This is the third in a planned series of posts about my course ‘Developing Mathematical Thinking’, a maths content elective for pre-service teachers training in primary and middle maths. All posts in the series are here.

It’s been three weeks (how time flies!) since I last posted about this course. There are 1.5 workshops that I haven’t written about. We also missed three classes (1.5 weeks = 3 workshops) due to my travel and illness. We finally got back into the regular rhythm of class last week. In brief, I am not going to write about how we: dug into the importance of multiple representations; tackled our first substantial problem—’How many squares on a chessboard?’—and used it to discuss specialising and generalising; looked at ways to organise our work; talked about the importance of writing down our thinking; introduced the three phases of work (Entry, Attack, Review) and tackled a couple of problems along these lines; started maths talks with a dot talk and then a `duck’ talk. There is too much to write about!

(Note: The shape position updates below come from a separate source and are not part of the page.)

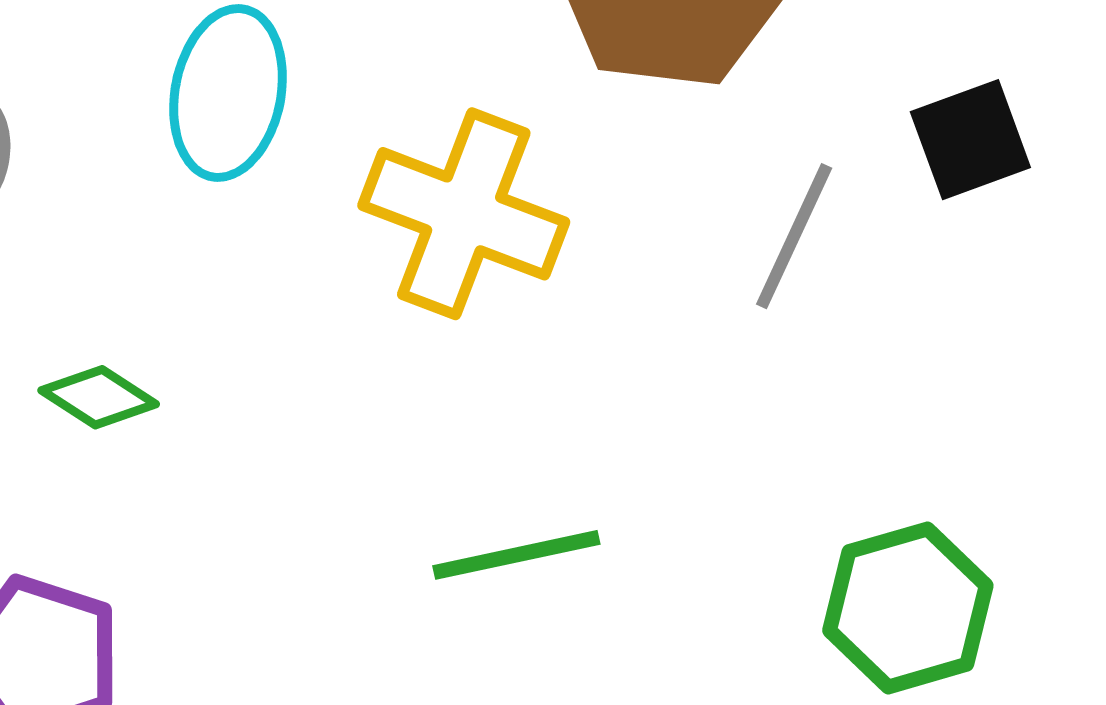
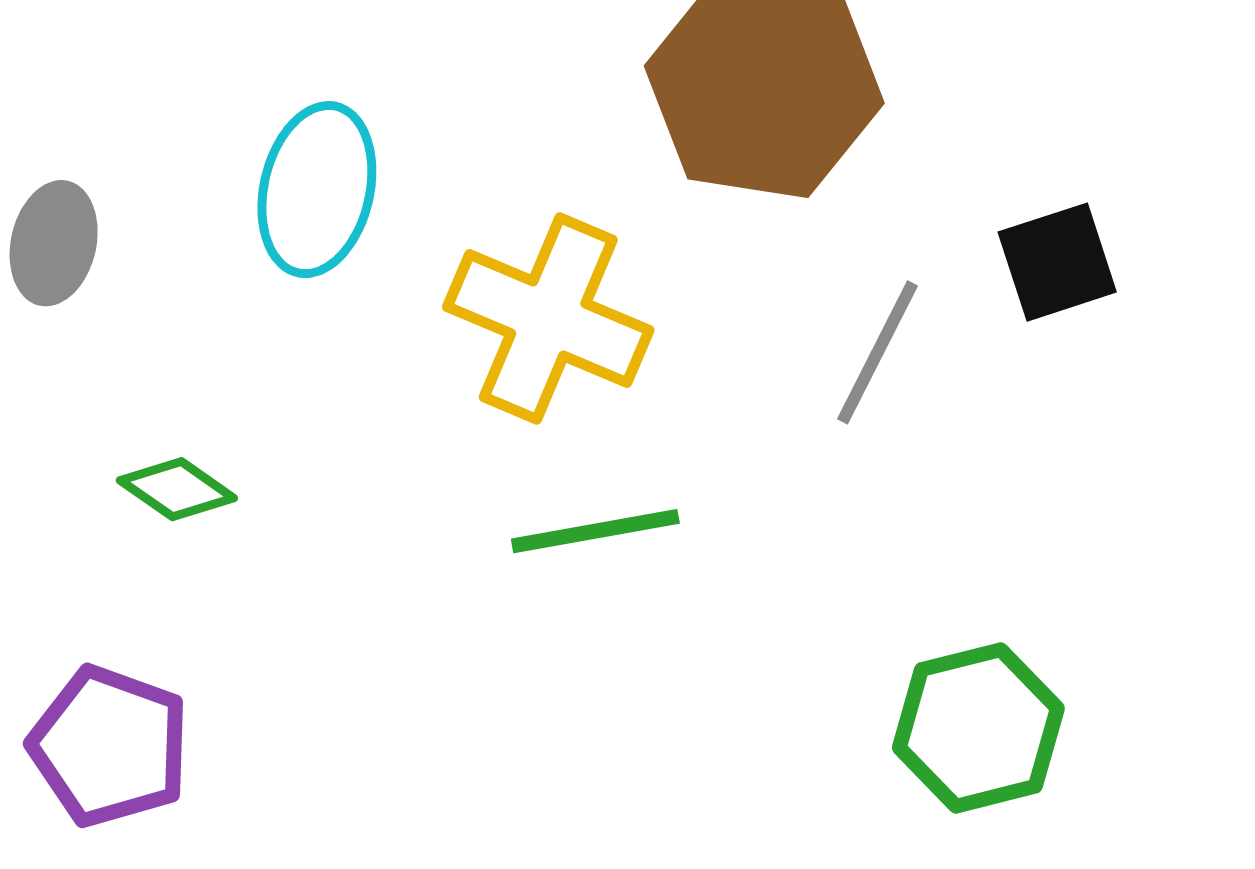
green line: (516, 555) -> (595, 531), moved

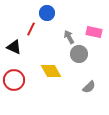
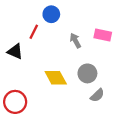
gray circle: (79, 54) -> (87, 73), moved
red circle: (14, 80) -> (15, 102), moved

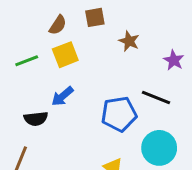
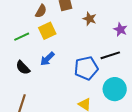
black line: (156, 97) -> (110, 55), turned -36
black semicircle: (36, 119) -> (23, 68), moved, turned 56

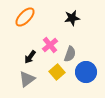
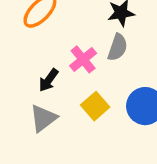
gray semicircle: (70, 54) -> (118, 47), moved

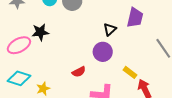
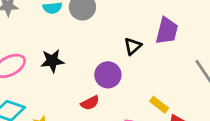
black star: (40, 32) -> (52, 61), moved
purple circle: (103, 52) -> (108, 75), moved

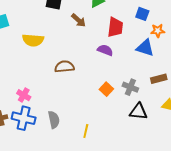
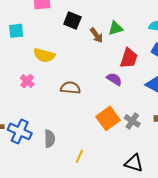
brown arrow: (79, 20) -> (96, 35), moved
orange square: (106, 89) -> (108, 118), size x1.6
pink cross: (24, 95) -> (27, 81), moved
black triangle: (138, 112) -> (134, 163), moved

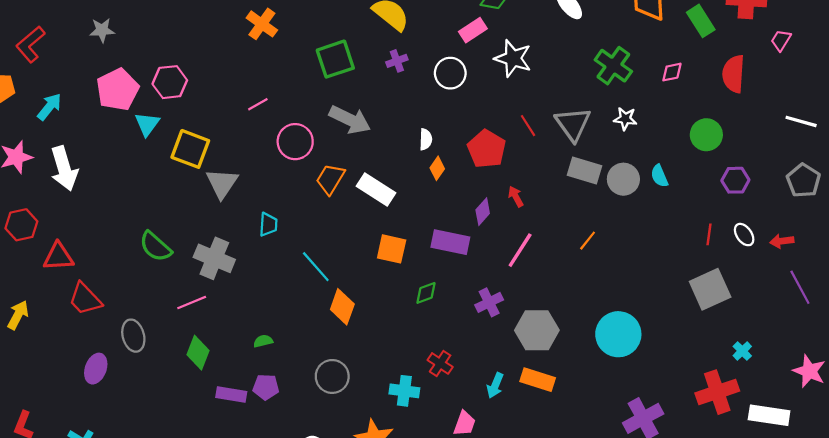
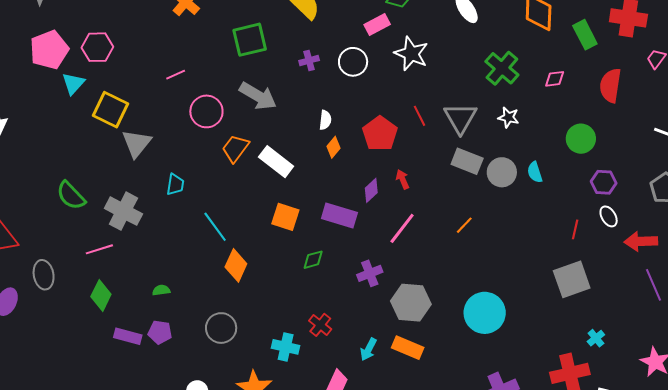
purple cross: (397, 61) -> (309, 61), moved
white ellipse: (744, 235) -> (609, 216), moved
red arrow: (782, 241) -> (641, 241), size x1.5

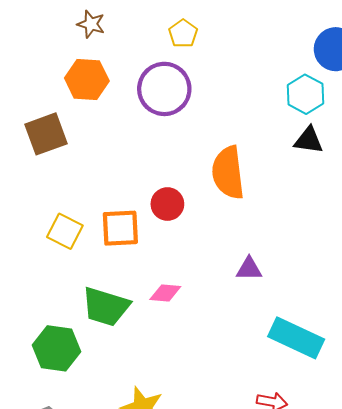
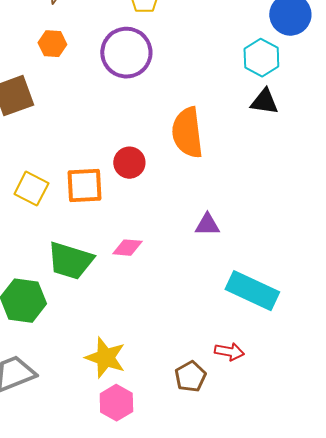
orange hexagon: (87, 80) -> (52, 44), size x0.7

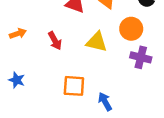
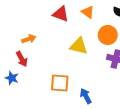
orange arrow: (18, 34) -> (29, 39), moved
red arrow: (55, 41) -> (22, 59), moved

I am continually inspired by the power of the ‘Notice and Wonder’ routine to help in all stages of problem solving, not just when starting to tackle a problem. We spent a few hours in class experiencing different dimensions of ‘Notice and Wonder’, and I hope to summarise our work over a few posts.

Introducing Notice and Wonder

In case you are not familiar with it, the ‘Notice and Wonder’ strategy involves asking two simple questions: ‘What do you notice?’ and ‘What do you wonder?’. These are powerful prompts to engage students. ‘Notice and Wonder’ helps lower the barrier to entry for all students. It encourages sense making. Students are more invested because they are connecting their own thinking to the scenario and are generating questions that they are interested in solving. ‘Notice and Wonder’ is enthusiastically promoted (with good reason!) by the team at The Math Forum. For more, read Max Ray-Riek’s post or watch one of Annie Fetter’s Ignite talks: NCTM 2011 and Asilomar 2015.

‘How old is the shepherd?’ — Observing a lack of sense making in others

‘Notice and Wonder’ is most commonly implemented by displaying an image or a video and recording everything that students brainstorm. However, I decided instead to first have my pre-service teachers observe a lack of sense making in others. For this I used Robert Kaplinsky’s video showing eighth-grade student responses to the nonsensical question ‘How old is the shepherd?’. The question here is seemingly straightforward:

There are 125 sheep and 5 dogs in a flock. How old is the shepherd?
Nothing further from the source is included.